446

MINUTE BY SHANN

Canberra, 23 March 1973

Confidential

Record of Conversation with Sir Morrice James, High Commissioner:
1. Prime Minister’s Trip to Europe, 2. Non-Aligned Conference

Sir Morrice called this morning at his request and we had an amiable gossip on a few matters not worth recording. Sir Morrice then raised the question of the Prime Minister’s visit to London and said that he would be talking to Sir John Bunting about it in due course. He was very hopeful that subjects for discussion between the Prime Minister and Mr Heath should be identified before the visit took place. I asked him whether he thought, in the light of the possibility of Mr Barnard’s visiting England in May, Sir Morrice having indicated knowledge of this possibility, the British would want to have substantial discussions with the Prime Minister on ANZUK and Five Power matters.

Sir Morrice said that he thought to go into any great depth on these questions would be doublebanking but that there would be merit in the two Prime Ministers’ outlining their general position on these matters. We then had some discussion about the business of clearing away the ‘colonial relics’. These appear to fall into two categories: the first being matters such as the Royal Style and Titles, Letters of Credence, Agreement, etc. which were questions for discussion between the Prime Minister and The Queen of Australia.

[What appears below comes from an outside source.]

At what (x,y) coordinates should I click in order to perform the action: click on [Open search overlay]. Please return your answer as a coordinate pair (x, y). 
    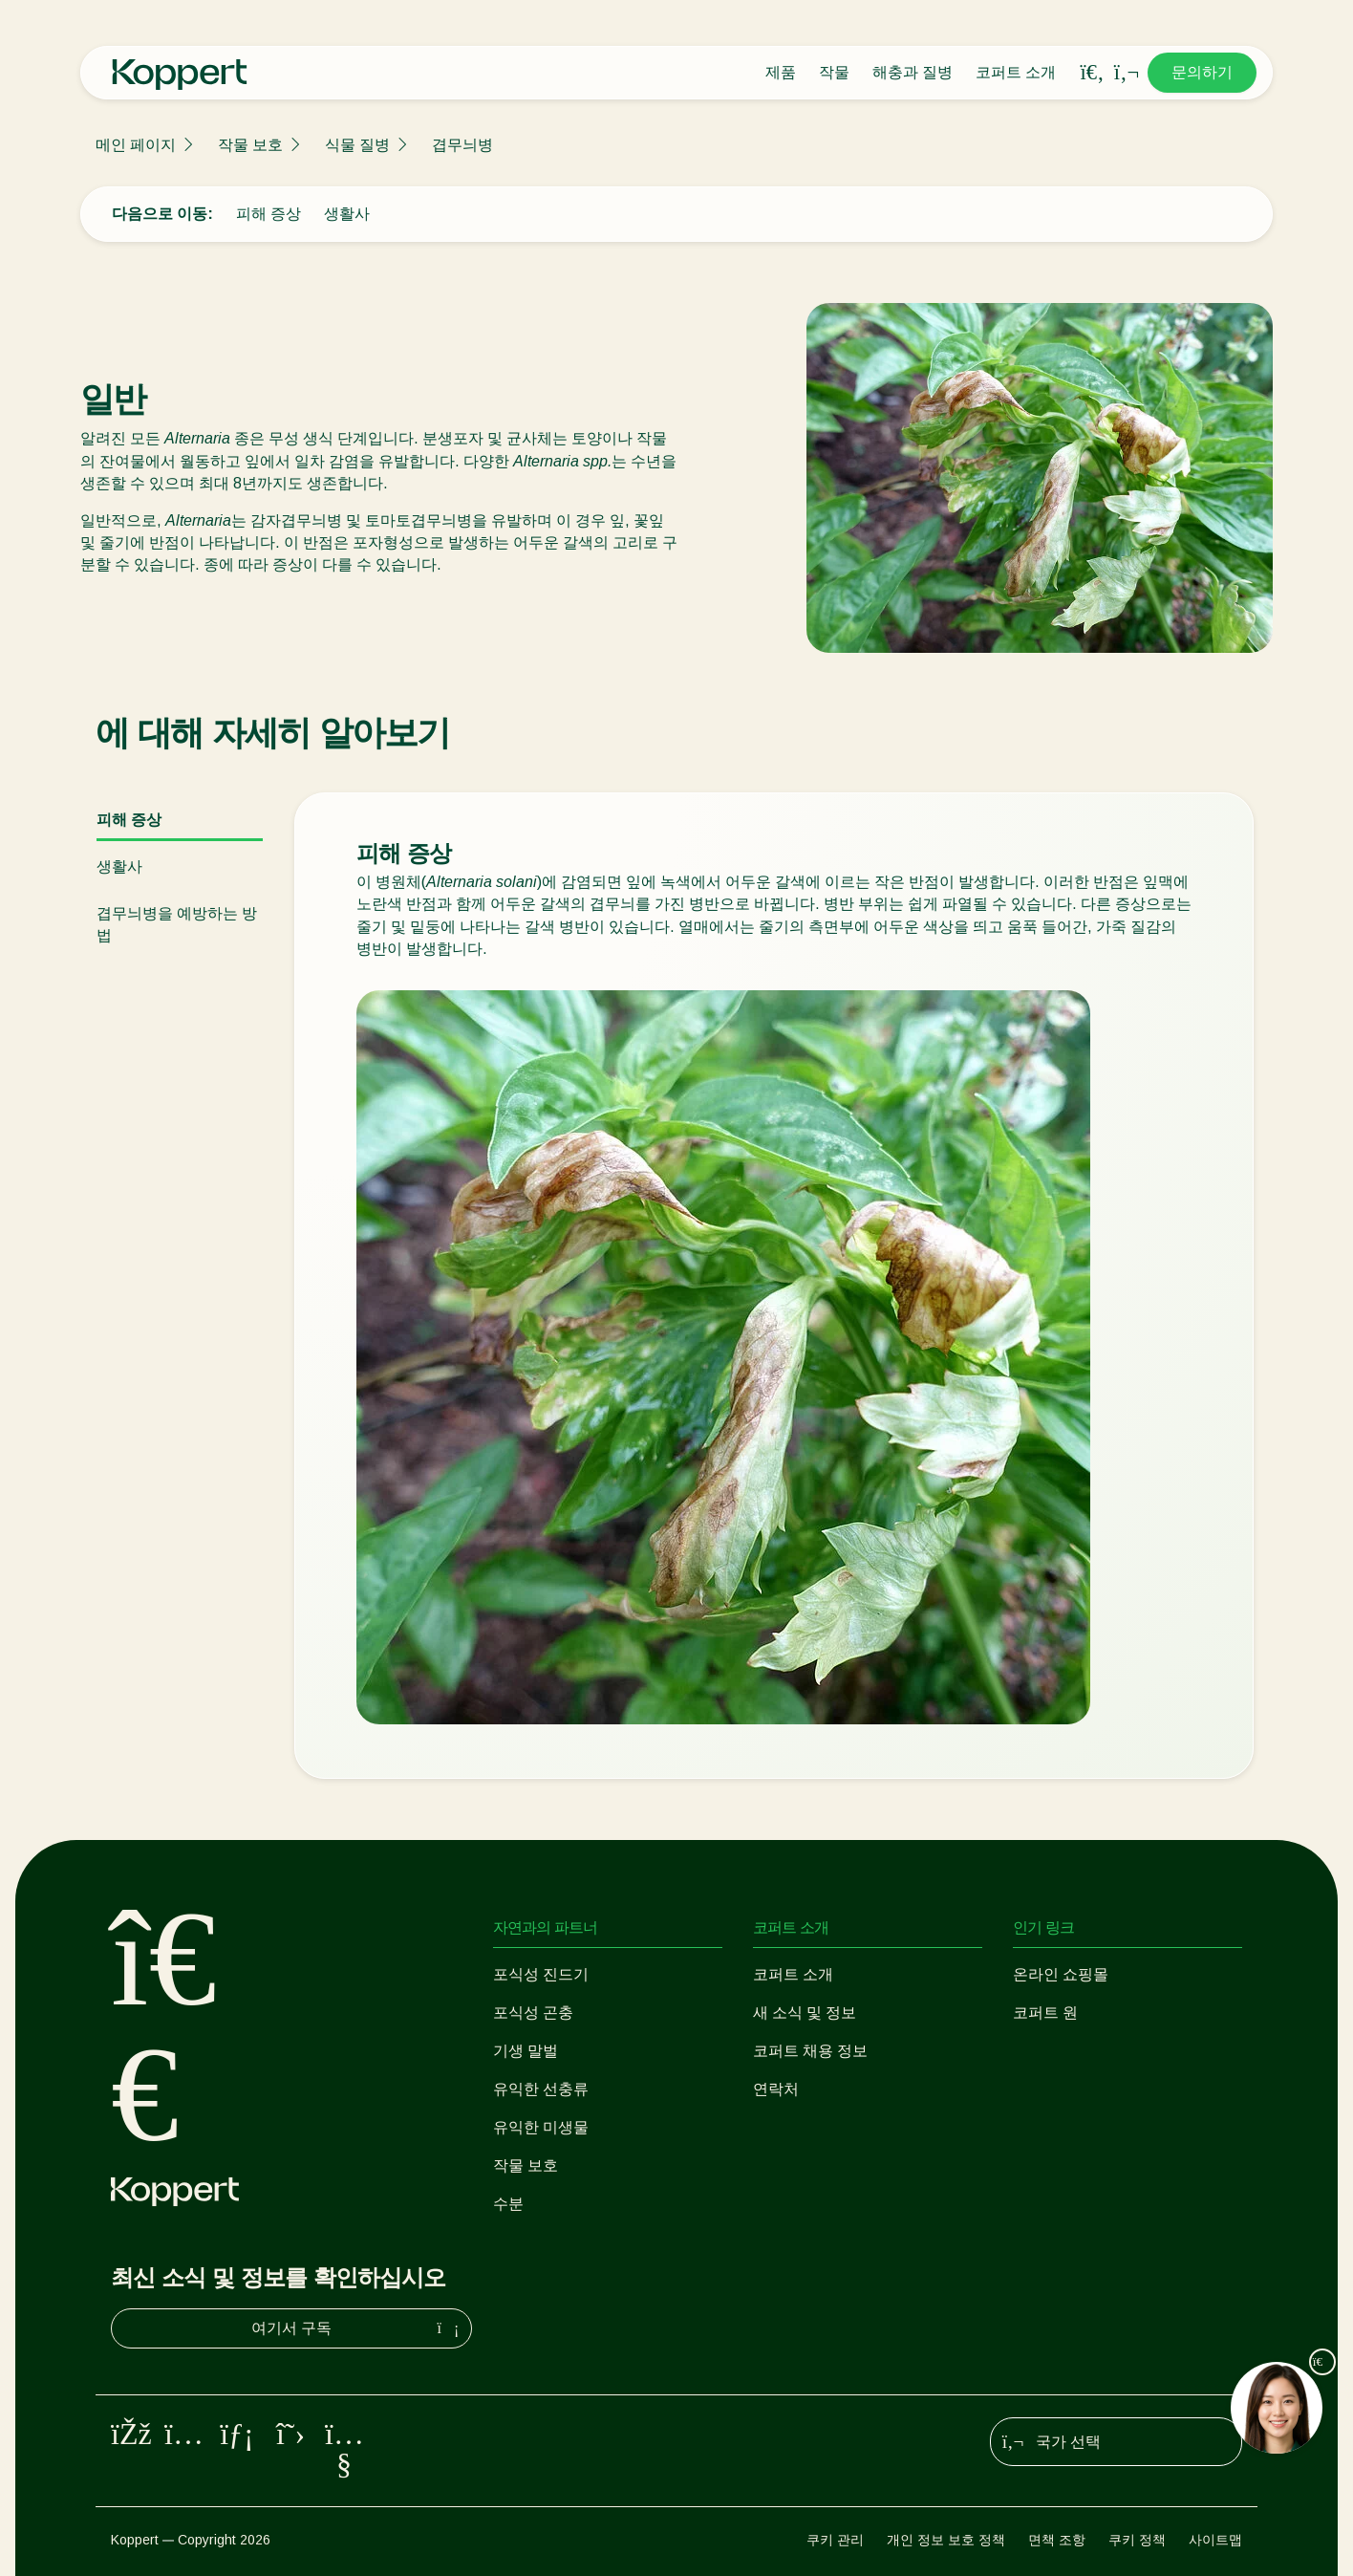     Looking at the image, I should click on (1092, 72).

The second category related to matters more properly discussed between the two Prime Ministers, in particular the non-applicability of parts of the Statute of Westminster to the Australian States, questions connected with the Privy Council, etc. These matters had been the subject of discussion between the British authorities and the Attorney-General, Senator Murphy,1 and according to Sir Morrice the ball was now in our court. We were, Sir Morrice said, preparing a document on these matters possibly involving the amendment of the Statute of Westminster for subsequent discussion between Britain and Australia. He expressed the view that it would be extremely helpful if this document could be completed and given legal consideration in both countries prior to the Prime Minister’s visit. Sir Morrice commented that while the Australian Prime Minister was a substantial lawyer in his own right,2 his own Prime Minister was not and would need legal advice prior to discussion of these questions. I said that I was unaware of the status of these matters but would see that what Sir Morrice had said was drawn to the attention of the proper authorities.

The burden of what the High Commissioner was saying is that it would be useful not only to identify the matters which might be discussed between the two Prime Ministers, but also perhaps to have some preliminary consultation on them. He did say, incidentally, that he hoped that the question of calling High Commissioners Ambassadors would be cleared out between the Governments of Britain, Canada, Australia and New Zealand and before it was raised at Commonwealth Heads of Government meeting in Ottawa in August.

Sir Morrice then went on to say that he had noticed references to non-alignment arising out of the recent visit of the Prime Minister of Yugoslavia. I said that it should be clear that we were not applying for non-aligned status. The Prime Minister had indicated an interest in the contacts between countries who described themselves as non-aligned and the possibility of Australia’s participating as an observer at the next Non-aligned Conference. The Yugoslavs expressed some willingness to try to facilitate this if need be. I told Sir Morrice that Australia, because of the international agreements to which she was a party, could not claim to be nonaligned. I told him that I thought some of our neighbours, including the Indonesians, while happy that we showed some interest in and sympathy for the non-aligned countries, were not only doubtful about the usefulness of the concept of non-alignment and the effectiveness of non-aligned conferences, but also could be somewhat nervous about the possibility of Australia’s showing too much interest in these ideas. It was possible that Indonesia and some of our other neighbours were anxious that the closeness of our relations with countries like the United States should be as fully maintained as possible because they attracted the interest of the United States towards this part of the world. It was also probably the case that a number of countries were more interested in Australia and her views because of the obvious breadth and closeness of these relationships.

1 See Documents 440 and 441 .

2 Whitlam studied law at the University of Sydney and was admitted to the New South Wales Bar in 1947.